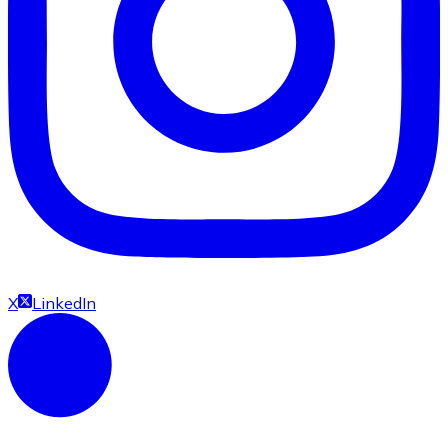
X
LinkedIn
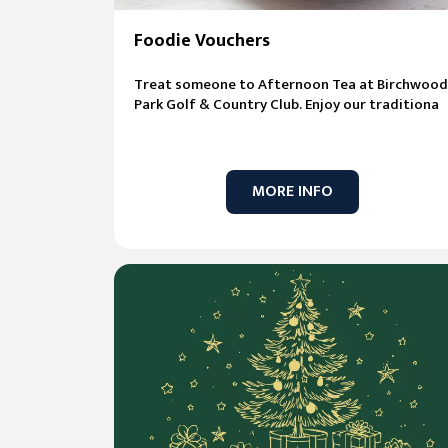
Foodie Vouchers
Treat someone to Afternoon Tea at Birchwood
Park Golf & Country Club. Enjoy our traditiona
MORE INFO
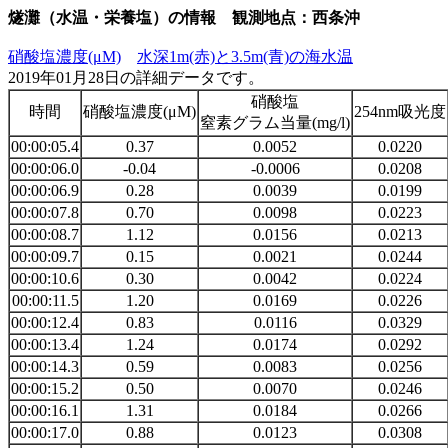
燧灘（水温・栄養塩）の情報 観測地点：西条沖
硝酸塩濃度(μM)
水深1m(赤)と3.5m(青)の海水温
2019年01月28日の詳細データです。
硝酸塩
時間
硝酸塩濃度(μM)
254nm吸光度
窒素グラム当量(mg/l)
00:00:05.4
0.37
0.0052
0.0220
00:00:06.0
-0.04
-0.0006
0.0208
00:00:06.9
0.28
0.0039
0.0199
00:00:07.8
0.70
0.0098
0.0223
00:00:08.7
1.12
0.0156
0.0213
00:00:09.7
0.15
0.0021
0.0244
00:00:10.6
0.30
0.0042
0.0224
00:00:11.5
1.20
0.0169
0.0226
00:00:12.4
0.83
0.0116
0.0329
00:00:13.4
1.24
0.0174
0.0292
00:00:14.3
0.59
0.0083
0.0256
00:00:15.2
0.50
0.0070
0.0246
00:00:16.1
1.31
0.0184
0.0266
00:00:17.0
0.88
0.0123
0.0308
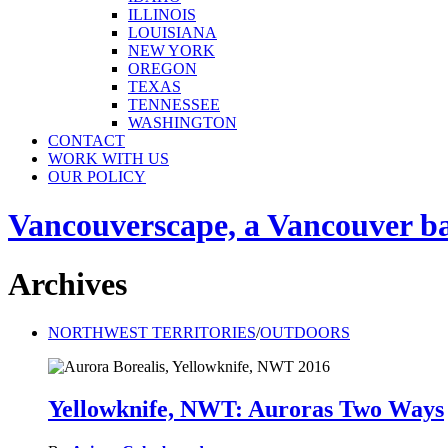
ILLINOIS
LOUISIANA
NEW YORK
OREGON
TEXAS
TENNESSEE
WASHINGTON
CONTACT
WORK WITH US
OUR POLICY
Vancouverscape, a Vancouver base
Archives
NORTHWEST TERRITORIES
/
OUTDOORS
Yellowknife, NWT: Auroras Two Ways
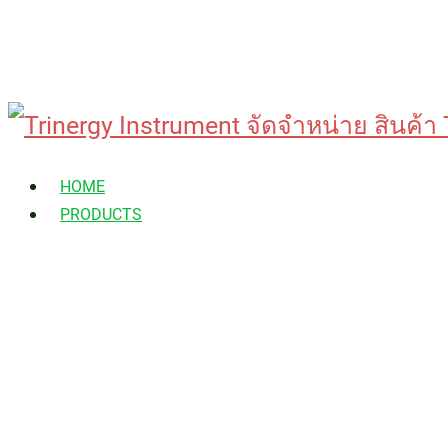
Skip
to
HOME
content
PRODUCTS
__________
# [ABOUT THIS EXERCISE]
From the first record to the last, restate everything exactly but omit the pictures.

# [RESPONSE]
X
LinkedIn
Foodie Vouchers
Treat someone to Afternoon Tea at Birchwood
Park Golf & Country Club. Enjoy our traditiona
MORE INFO
燧灘（水温・栄養塩）の情報 観測地点：西条沖
硝酸塩濃度(μM)
水深1m(赤)と3.5m(青)の海水温
2019年01月28日の詳細データです。
硝酸塩
時間
硝酸塩濃度(μM)
254nm吸光度
窒素グラム当量(mg/l)
00:00:05.4
0.37
0.0052
0.0220
00:00:06.0
-0.04
-0.0006
0.0208
00:00:06.9
0.28
0.0039
0.0199
00:00:07.8
0.70
0.0098
0.0223
00:00:08.7
1.12
0.0156
0.0213
00:00:09.7
0.15
0.0021
0.0244
00:00:10.6
0.30
0.0042
0.0224
00:00:11.5
1.20
0.0169
0.0226
00:00:12.4
0.83
0.0116
0.0329
00:00:13.4
1.24
0.0174
0.0292
00:00:14.3
0.59
0.0083
0.0256
00:00:15.2
0.50
0.0070
0.0246
00:00:16.1
1.31
0.0184
0.0266
00:00:17.0
0.88
0.0123
0.0308
ILLINOIS
LOUISIANA
NEW YORK
OREGON
TEXAS
TENNESSEE
WASHINGTON
CONTACT
WORK WITH US
OUR POLICY
Vancouverscape, a Vancouver base
Archives
NORTHWEST TERRITORIES
/
OUTDOORS
Yellowknife, NWT: Auroras Two Ways
Skip
to
HOME
content
PRODUCTS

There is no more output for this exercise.